Exact transcript, pictures excluded: write out every record below.

* * *

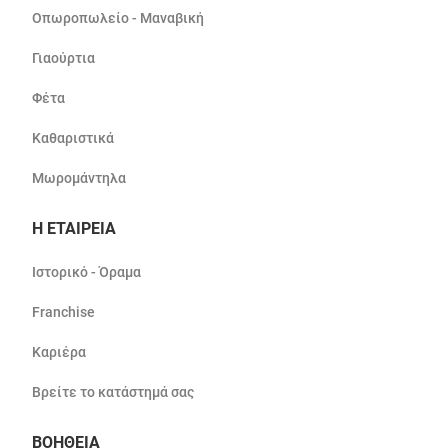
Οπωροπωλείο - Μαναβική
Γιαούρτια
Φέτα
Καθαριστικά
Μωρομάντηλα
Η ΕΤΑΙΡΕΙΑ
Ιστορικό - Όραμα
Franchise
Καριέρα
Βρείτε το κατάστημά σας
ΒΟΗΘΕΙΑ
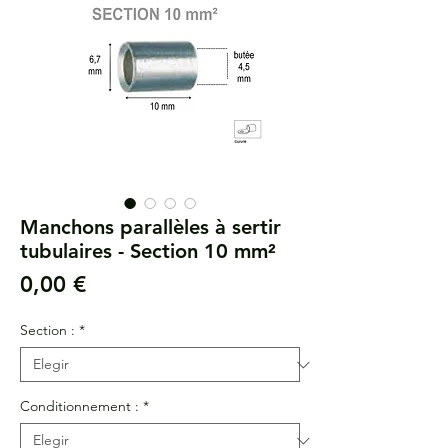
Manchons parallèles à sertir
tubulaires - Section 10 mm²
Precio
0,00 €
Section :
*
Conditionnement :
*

* * *

**ANSWER**
Οπωροπωλείο - Μαναβική
Γιαούρτια
Φέτα
Καθαριστικά
Μωρομάντηλα
Η ΕΤΑΙΡΕΙΑ
Ιστορικό - Όραμα
Franchise
Καριέρα
Βρείτε το κατάστημά σας
ΒΟΗΘΕΙΑ
Manchons parallèles à sertir
tubulaires - Section 10 mm²
Precio
0,00 €
Section :
*
Conditionnement :
*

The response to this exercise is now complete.